Валерия повернулась спиной к отцу.
- Пойдешь - домой не возвращайся. Что молчишь?
- О чем я буду говорить?
- Не о чем?
- Конечно, не о чем.
- С мужиками есть о чем?
- Папа!
Никанор не дал кончить:
- Замолчи! Я не позволю в дому у себя.
И уже не видя ни жены, ни Валерии, начал он вдруг покачиваться, испуганно приседать.
9
Петунников сидел у окна в своей комнате.
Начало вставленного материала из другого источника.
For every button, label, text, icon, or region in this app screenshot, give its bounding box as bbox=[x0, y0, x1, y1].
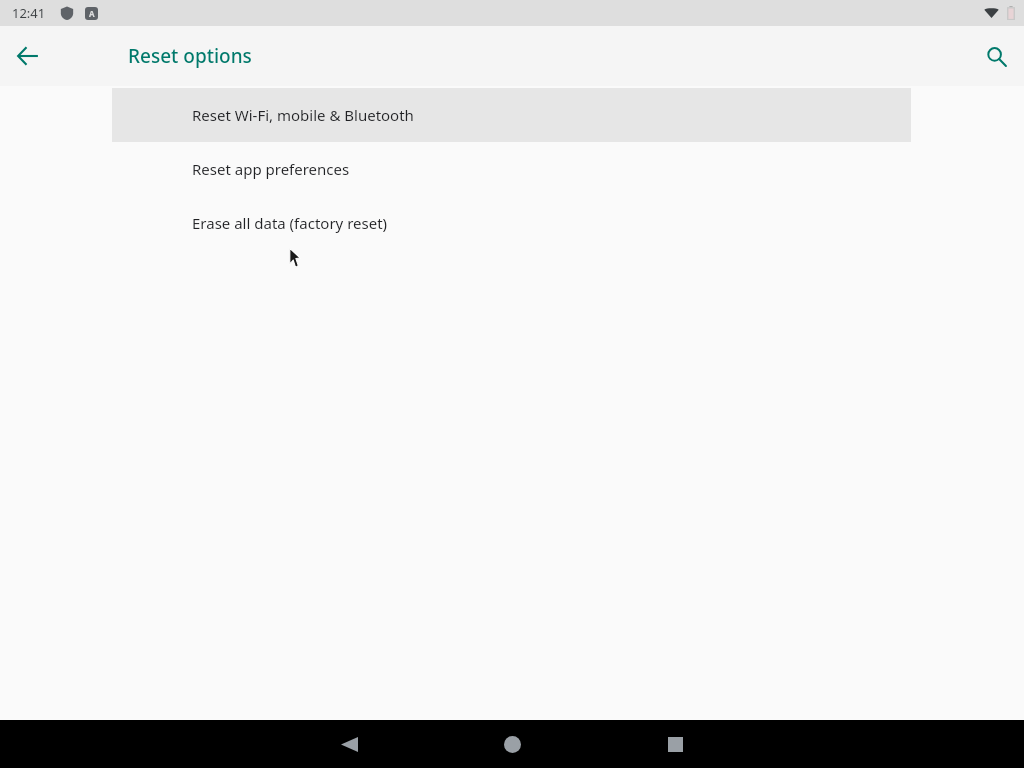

Студент Павел Перекатов в новенькой гимнастерке, с только что снятыми погонами прапорщика, повертываясь на каблуках, говорил:
- У каждого народа есть своя история, у каждой истории есть свои законы. Вы же, разгоряченные чувствами, хотите перепрыгнуть через все законы, чтобы сразу очутиться впереди Европы. А я вам определенно говорю: этого не может быть.
Павел остановился, нервно подергал ресницами. Посмотрел на Петунникова с запрокинутой фуражкой, повернулся, несколько раз прошелся по комнате, жадно раскуривая потухшую папироску. Петунников спокойно спросил:
- Чего вы боитесь?
- Позвольте! Как чего? Вы сажаете мужиков на горячую сковороду, вносите в деревню гражданскую войну. Разве вы не знаете, во что это превратится?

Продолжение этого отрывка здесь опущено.